Occasionally when left to its own devices, the model could come up with fanciful use cases that were simply beyond the capabilities of our platform (and sometimes, LLMs as a whole!).

We found that by explicitly grounding it in the capabilities that Logic supports we were able to steer deep research into giving us use cases at a much higher success rate. The grounding included:

File formats (pdf, png, wav, etc.)
Data expectations (structured data, json)
Capabilities (reasoning, image analysis, audio processing)
Tools (web search, image generation)

Some companies are stealth startups. Some employees have minimal online presence. What happens when the research phase comes back empty?

We handle this explicitly in the prompt: if information is insufficient, return what’s available and infer the rest based on industry patterns or general business needs. Something personalized is better than nothing. Something generic but grounded in our actual capabilities is better than something hallucinated and impossible. It’s important to offer the model a fallback case when no information is available rather than insisting that it come up with something.

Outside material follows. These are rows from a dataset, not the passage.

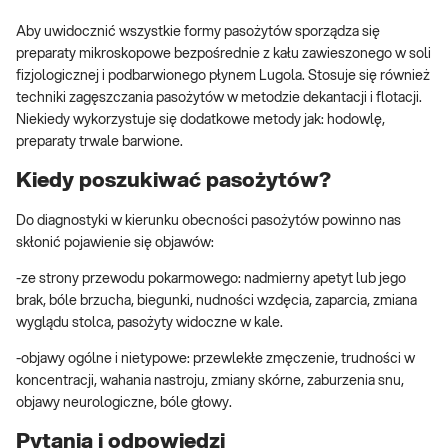
Aby uwidocznić wszystkie formy pasożytów sporządza się
preparaty mikroskopowe bezpośrednie z kału zawieszonego w soli
fizjologicznej i podbarwionego płynem Lugola. Stosuje się również
techniki zagęszczania pasożytów w metodzie dekantacji i flotacji.
Niekiedy wykorzystuje się dodatkowe metody jak: hodowlę,
preparaty trwale barwione.
Kiedy poszukiwać pasożytów?
Do diagnostyki w kierunku obecności pasożytów powinno nas
skłonić pojawienie się objawów:
-ze strony przewodu pokarmowego: nadmierny apetyt lub jego
brak, bóle brzucha, biegunki, nudności wzdęcia, zaparcia, zmiana
wyglądu stolca, pasożyty widoczne w kale.
-objawy ogólne i nietypowe: przewlekłe zmęczenie, trudności w
koncentracji, wahania nastroju, zmiany skórne, zaburzenia snu,
objawy neurologiczne, bóle głowy.
Pytania i odpowiedzi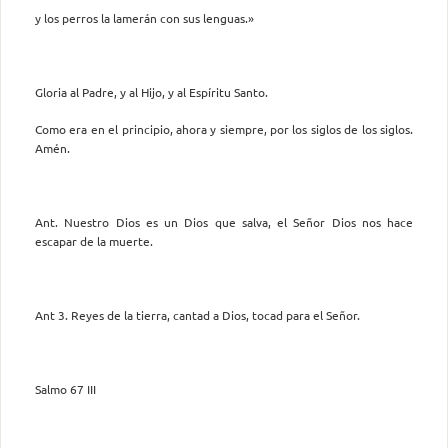
y los perros la lamerán con sus lenguas.»
Gloria al Padre, y al Hijo, y al Espíritu Santo.
Como era en el principio, ahora y siempre, por los siglos de los siglos.
Amén.
Ant. Nuestro Dios es un Dios que salva, el Señor Dios nos hace
escapar de la muerte.
Ant 3. Reyes de la tierra, cantad a Dios, tocad para el Señor.
Salmo 67 III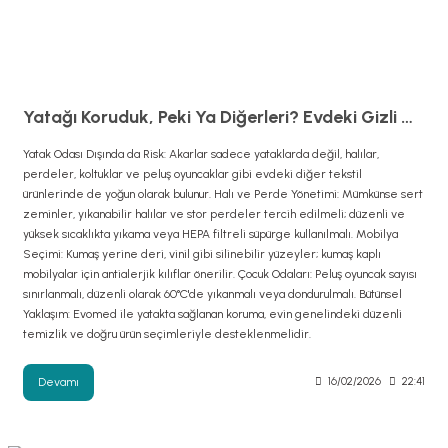
Yatağı Koruduk, Peki Ya Diğerleri? Evdeki Gizli Mite Depoları: Halılar ve Perdeler
Yatak Odası Dışında da Risk: Akarlar sadece yataklarda değil, halılar,
perdeler, koltuklar ve peluş oyuncaklar gibi evdeki diğer tekstil
ürünlerinde de yoğun olarak bulunur. Halı ve Perde Yönetimi: Mümkünse sert
zeminler, yıkanabilir halılar ve stor perdeler tercih edilmeli; düzenli ve
yüksek sıcaklıkta yıkama veya HEPA filtreli süpürge kullanılmalı. Mobilya
Seçimi: Kumaş yerine deri, vinil gibi silinebilir yüzeyler; kumaş kaplı
mobilyalar için antialerjik kılıflar önerilir. Çocuk Odaları: Peluş oyuncak sayısı
sınırlanmalı, düzenli olarak 60°C'de yıkanmalı veya dondurulmalı. Bütünsel
Yaklaşım: Evomed ile yatakta sağlanan koruma, evin genelindeki düzenli
temizlik ve doğru ürün seçimleriyle desteklenmelidir.
Devamı
16/02/2026
22:41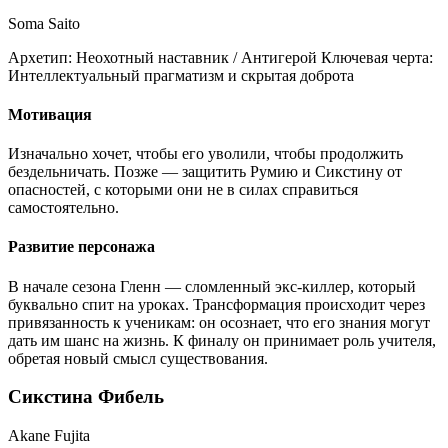
Soma Saito
Архетип:
Неохотный наставник / Антигерой
Ключевая черта:
Интеллектуальный прагматизм и скрытая доброта
Мотивация
Изначально хочет, чтобы его уволили, чтобы продолжить
бездельничать. Позже — защитить Румию и Сикстину от
опасностей, с которыми они не в силах справиться
самостоятельно.
Развитие персонажа
В начале сезона Гленн — сломленный экс-киллер, который
буквально спит на уроках. Трансформация происходит через
привязанность к ученикам: он осознает, что его знания могут
дать им шанс на жизнь. К финалу он принимает роль учителя,
обретая новый смысл существования.
Сикстина Фибель
Akane Fujita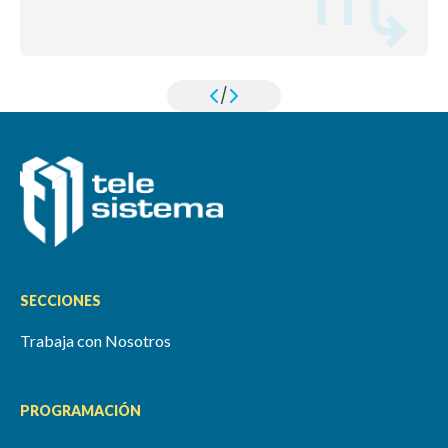
/
SECCIONES
Trabaja con Nosotros
PROGRAMACIÓN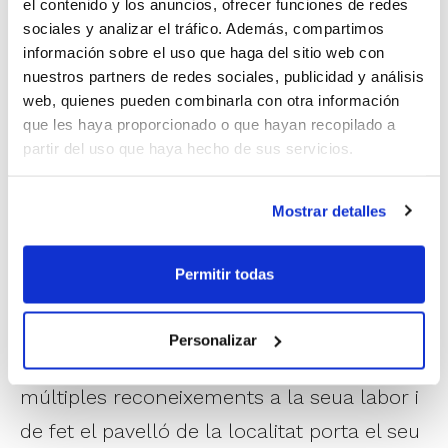
atletisme, futbol sala, voleibol i les
el contenido y los anuncios, ofrecer funciones de redes
sociales y analizar el tráfico. Además, compartimos
primeres pràctiques de l'esport femení.
información sobre el uso que haga del sitio web con
Durant més de 15 anys va presidir l'entitat i
nuestros partners de redes sociales, publicidad y análisis
web, quienes pueden combinarla con otra información
posteriorment va passar a ser president
que les haya proporcionado o que hayan recopilado a
d'honor.
partir del uso que haya hecho de sus servicios.
Ginés Alenda mai va deixar de col·laborar
Mostrar detalles
amb el club i els més joves el recordaran
veient partits en un discret segon pla amb
Permitir todas
la seua gorra d'Adesavi.
Personalizar
Durant aquests últims anys ha rebut
múltiples reconeixements a la seua labor i
de fet el pavelló de la localitat porta el seu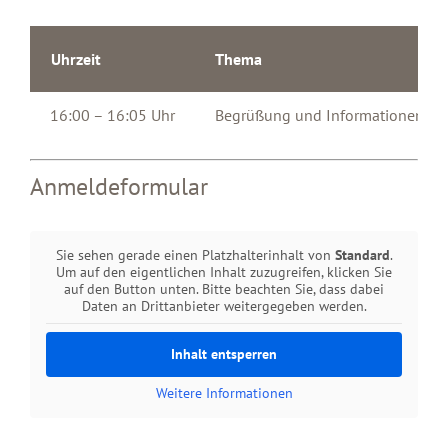
Uhrzeit
Thema
16:00 – 16:05 Uhr
Begrüßung und Informationen zum
16:05 – 17:20 Uhr
Moderierte Arbeit des Circles
Anmeldeformular
17:20 – 17:30 Uhr
Zusammenfassung der Ergebnisse
Sie sehen gerade einen Platzhalterinhalt von
Standard
.
Um auf den eigentlichen Inhalt zuzugreifen, klicken Sie
auf den Button unten. Bitte beachten Sie, dass dabei
Daten an Drittanbieter weitergegeben werden.
Inhalt entsperren
Weitere Informationen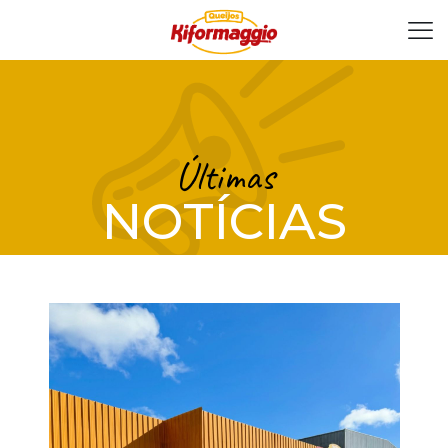
Últimas
NOTÍCIAS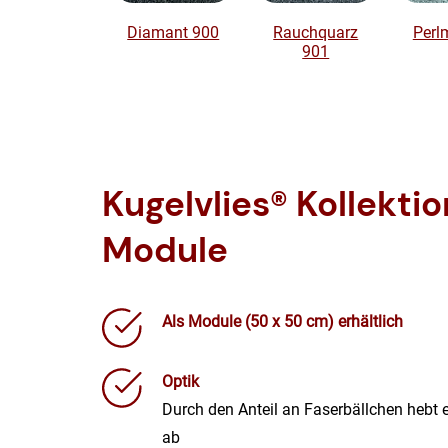
Diamant 900
Rauchquarz
Perl
901
Kugelvlies® Kollekti
Module
Als Module (50 x 50 cm) erhältlich
Optik
Durch den Anteil an Faserbällchen hebt 
ab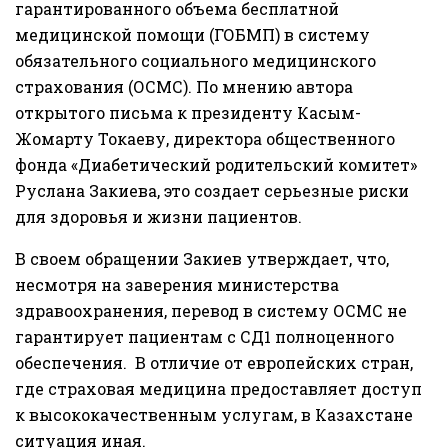
гарантированного объема бесплатной
медицинской помощи (ГОБМП) в систему
обязательного социального медицинского
страхования (ОСМС). По мнению автора
открытого письма к президенту
Касым-
Жомарту Токаеву
, директора общественного
фонда «Диабетический родительский комитет»
Руслана Закиева, это создает серьезные риски
для здоровья и жизни пациентов.
В своем
обращении
Закиев утверждает, что,
несмотря на заверения министерства
здравоохранения, перевод в систему ОСМС не
гарантирует пациентам с СД1 полноценного
обеспечения. В отличие от европейских стран,
где страховая медицина предоставляет доступ
к высококачественным услугам, в Казахстане
ситуация иная.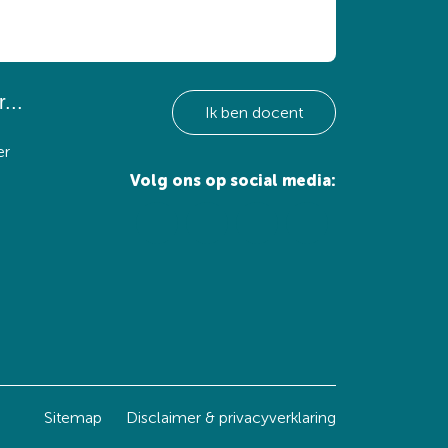
...
Ik ben docent
er
Volg ons op social media:
Sitemap
Disclaimer & privacyverklaring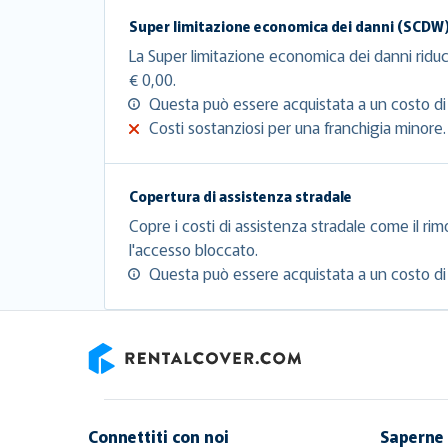
Super limitazione economica dei danni (SCDW
La Super limitazione economica dei danni riduc
€ 0,00.
Questa può essere acquistata a un costo di 
Costi sostanziosi per una franchigia minore.
Copertura di assistenza stradale
Copre i costi di assistenza stradale come il rim
l'accesso bloccato.
Questa può essere acquistata a un costo di 
RentalCover
Connettiti con noi
Saperne 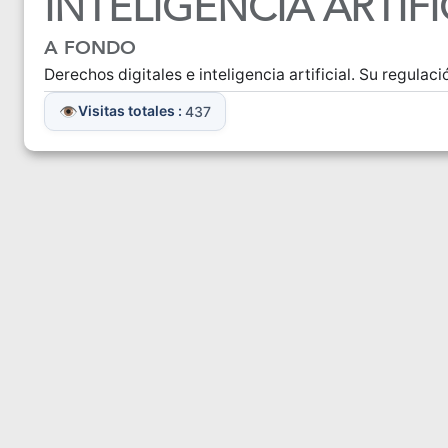
INTELIGENCIA ARTIFI
A FONDO
Derechos digitales e inteligencia artificial. Su regula
Visitas totales :
437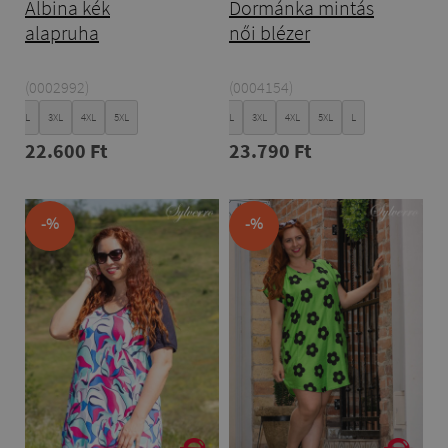
Albina kék
Dormánka mintás
alapruha
női blézer
(0002992)
(0004154)
XL
XXL
3XL
4XL
5XL
XL
XXL
3XL
4XL
5XL
L
22.600 Ft
23.790 Ft
-%
-%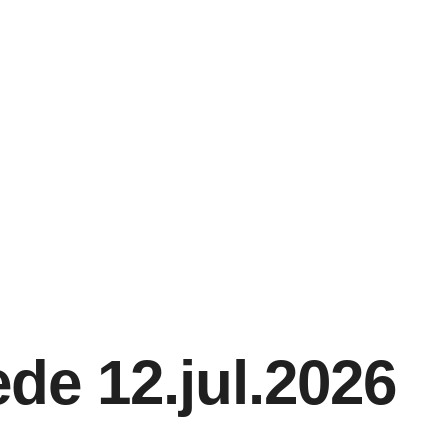
de 12.jul.2026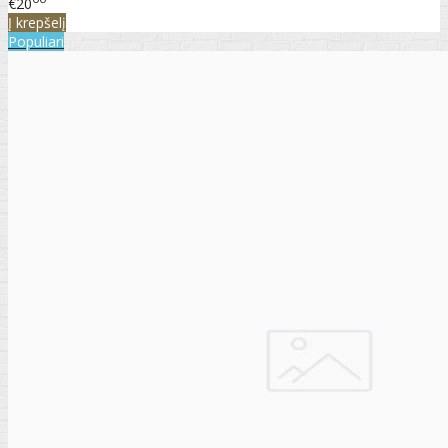
€20
Į krepšelį
Populiari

Of course identifying 3 use cases isn’t the entire story. Next we need to actually turn those into automated workflows. To do that we rely on our existing autodoc feature, which takes a simple request like “categorize a receipt” and then constructs a full document from that.

It works by understanding our platform’s capabilities similar to the org research step but it adds an additional feature: we have a set of known good automated workflows that we search through using embeddings, then attach the best 3 matches as few-shot examples to the LLM.

In the spirit of automating this entire process, we also send out an email to the customer, with login details, and offer them a zoom link to meet with our CEO, just like before.

The feedback has been consistently positive. People don’t expect a B2B SaaS product to know anything about them when they sign up, and it’s fun to see what a system comes up with about you. We were a little worried that it might feel invasive, but instead it feels tailored. Our users immediately pick up on how it must work since there wasn’t enough time for a human being to have done the research.

The pattern here works beyond onboarding. Any workflow where a human researches and takes action is a candidate for this kind of automation.

We automated our CEO’s two-hour research process not by making it less personal, but by making it scale. The research is just as thorough and the suggestions just as tailored. But it doesn’t take two hours anymore and Steve is freed up to work on other things, like rant about fine tuning.